(Assignment): Collect each line of the records containing the string "Channel".

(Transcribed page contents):

================

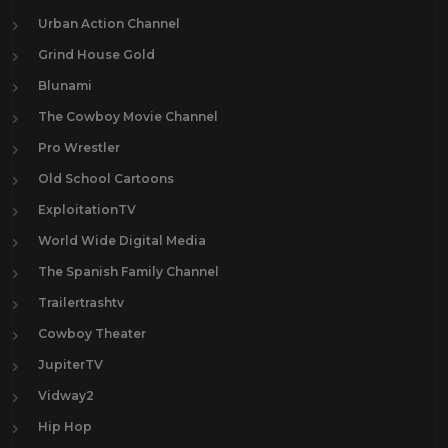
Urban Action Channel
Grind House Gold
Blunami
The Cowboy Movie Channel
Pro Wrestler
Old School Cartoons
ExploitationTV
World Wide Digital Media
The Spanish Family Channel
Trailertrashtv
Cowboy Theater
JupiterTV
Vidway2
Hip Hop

================

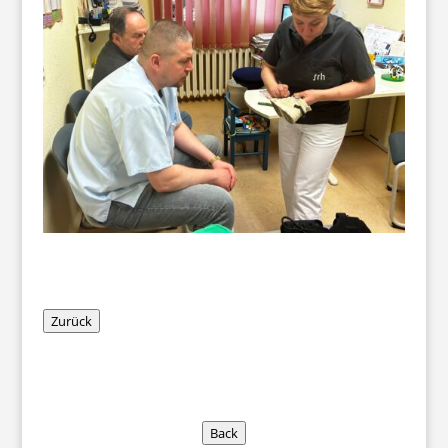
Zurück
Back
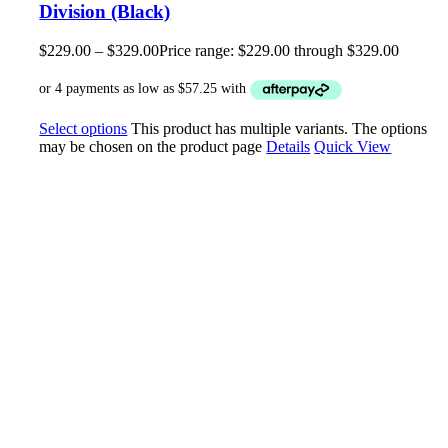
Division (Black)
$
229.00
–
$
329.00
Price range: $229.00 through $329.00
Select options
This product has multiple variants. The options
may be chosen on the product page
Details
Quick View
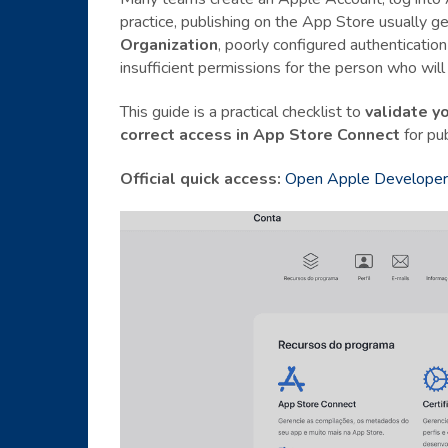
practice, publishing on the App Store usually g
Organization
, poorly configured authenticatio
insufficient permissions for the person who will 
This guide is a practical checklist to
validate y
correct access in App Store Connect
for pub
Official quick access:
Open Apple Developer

================

(Expected answer):
Urban Action Channel
The Cowboy Movie Channel
The Spanish Family Channel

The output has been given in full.